== Records for this task ==

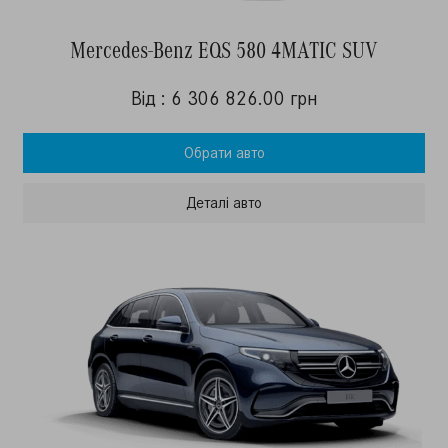
Mercedes-Benz EQS 580 4MATIC SUV
Від : 6 306 826.00 грн
Обрати авто
Деталi авто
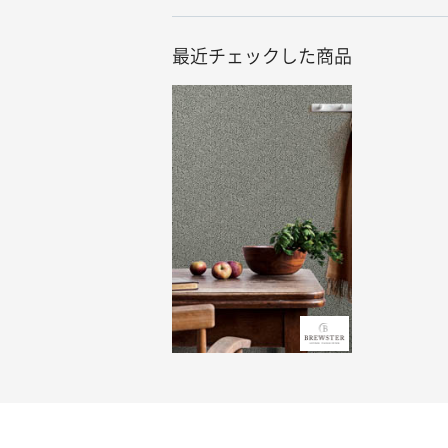
最近チェックした商品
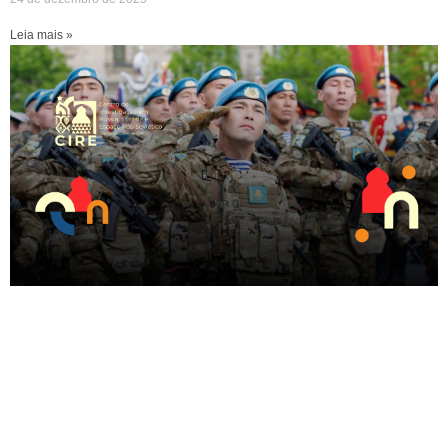
Leia mais »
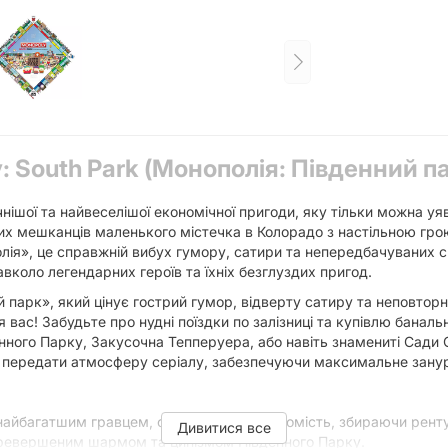
: South Park (Монополія: Південний п
ішої та найвеселішої економічної пригоди, яку тільки можна уяв
их мешканців маленького містечка в Колорадо з настільною гр
лія», це справжній вибух гумору, сатири та непередбачуваних с
вколо легендарних героїв та їхніх безглуздих пригод.
парк», який цінує гострий гумор, відверту сатиру та неповторн
вас! Забудьте про нудні поїздки по залізниці та купівлю банальн
нного Парку, Закусочна Тепперуера, або навіть знамениті Сади С
б передати атмосферу серіалу, забезпечуючи максимальне зану
и найбагатшим гравцем, скуповуючи нерухомість, збираючи ренту
Дивитися все
еревершеним шармом та цинізмом Південного Парку.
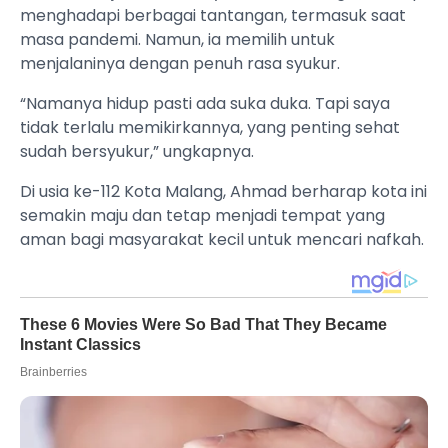
menghadapi berbagai tantangan, termasuk saat
masa pandemi. Namun, ia memilih untuk
menjalaninya dengan penuh rasa syukur.
“Namanya hidup pasti ada suka duka. Tapi saya
tidak terlalu memikirkannya, yang penting sehat
sudah bersyukur,” ungkapnya.
Di usia ke-112 Kota Malang, Ahmad berharap kota ini
semakin maju dan tetap menjadi tempat yang
aman bagi masyarakat kecil untuk mencari nafkah.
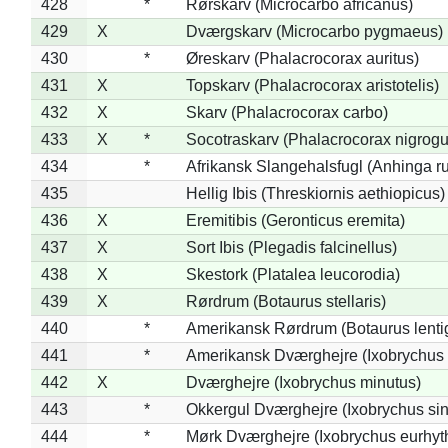
428
*
Rørskarv (Microcarbo africanus)
429
X
Dværgskarv (Microcarbo pygmaeus)
430
*
Øreskarv (Phalacrocorax auritus)
431
X
Topskarv (Phalacrocorax aristotelis)
432
X
Skarv (Phalacrocorax carbo)
433
X
*
Socotraskarv (Phalacrocorax nigrogul
434
*
Afrikansk Slangehalsfugl (Anhinga ru
435
Hellig Ibis (Threskiornis aethiopicus)
436
X
Eremitibis (Geronticus eremita)
437
X
Sort Ibis (Plegadis falcinellus)
438
X
Skestork (Platalea leucorodia)
439
X
Rørdrum (Botaurus stellaris)
440
*
Amerikansk Rørdrum (Botaurus lenti
441
*
Amerikansk Dværghejre (Ixobrychus e
442
X
Dværghejre (Ixobrychus minutus)
443
*
Okkergul Dværghejre (Ixobrychus sin
444
*
Mørk Dværghejre (Ixobrychus eurhy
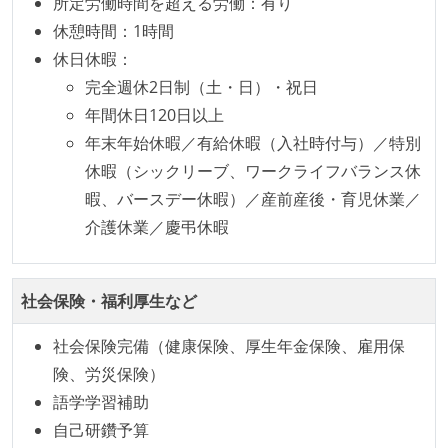
所定労働時間を超える労働：有り
休憩時間：1時間
休日休暇：
完全週休2日制（土・日）・祝日
年間休日120日以上
年末年始休暇／有給休暇（入社時付与）／特別
休暇（シックリーブ、ワークライフバランス休
暇、バースデー休暇）／産前産後・育児休業／
介護休業／慶弔休暇
社会保険・福利厚生など
社会保険完備（健康保険、厚生年金保険、雇用保
険、労災保険）
語学学習補助
自己研鑽予算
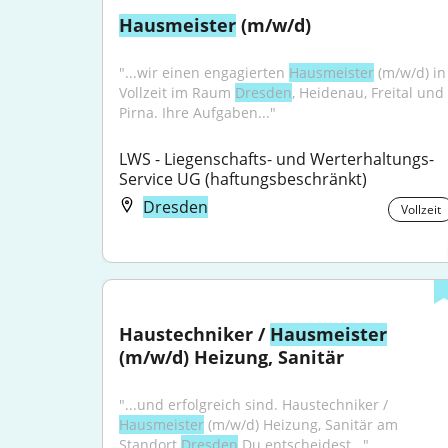
Hausmeister
 (m/w/d)
"...wir einen engagierten 
Hausmeister
 (m/w/d) in 
Vollzeit im Raum 
Dresden
, Heidenau, Freital und 
Pirna. Ihre Aufgaben..."
LWS - Liegenschafts- und Werterhaltungs-
Service UG (haftungsbeschränkt)
Dresden
Vollzeit
Haustechniker / 
Hausmeister
(m/w/d) Heizung, Sanitär
"...und erfolgreich sind. Haustechniker / 
Hausmeister
 (m/w/d) Heizung, Sanitär am 
Standort 
Dresden
 Du entscheidest..."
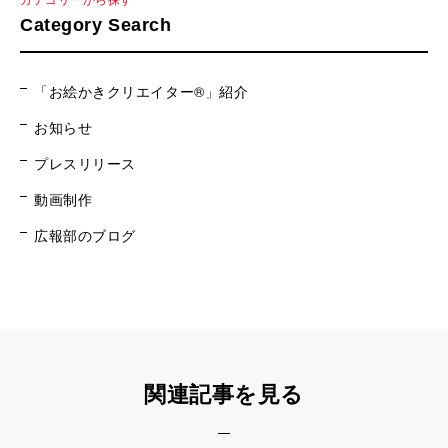
Category Search
「お絵かきクリエイター®」紹介
お知らせ
プレスリリース
動画制作
広報部のブログ
関連記事を見る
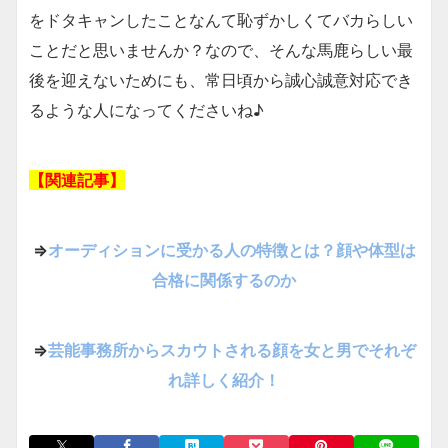
をドタキャンしたことなんて恥ずかしくてバカらしい
ことだと思いませんか？なので、そんな馬鹿らしい最
後を迎えないためにも、常日頃から誠心誠意対応でき
るような人になってくださいね♪
【関連記事】
⇒
オーディションに受かる人の特徴とは？顔や体型は
合格に関係するのか
⇒
芸能事務所からスカウトされる顔を女と男でそれぞ
れ詳しく紹介！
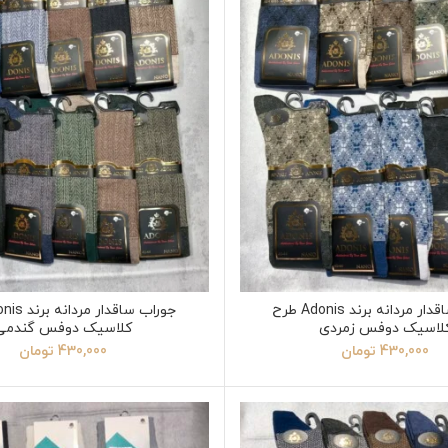
جوراب ساقدار مردانه برند Adonis طرح
لاسیک دوفس زمردی
کلاسیک دوفس گندمی
430,000
تومان
430,000
تومان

===

Exercise
Starting from the data above, filter for lines with "Dværghejre" and copy each one.

Reply
Amerikansk Dværghejre (Ixobrychus e
Dværghejre (Ixobrychus minutus)
Okkergul Dværghejre (Ixobrychus sin
Mørk Dværghejre (Ixobrychus eurhy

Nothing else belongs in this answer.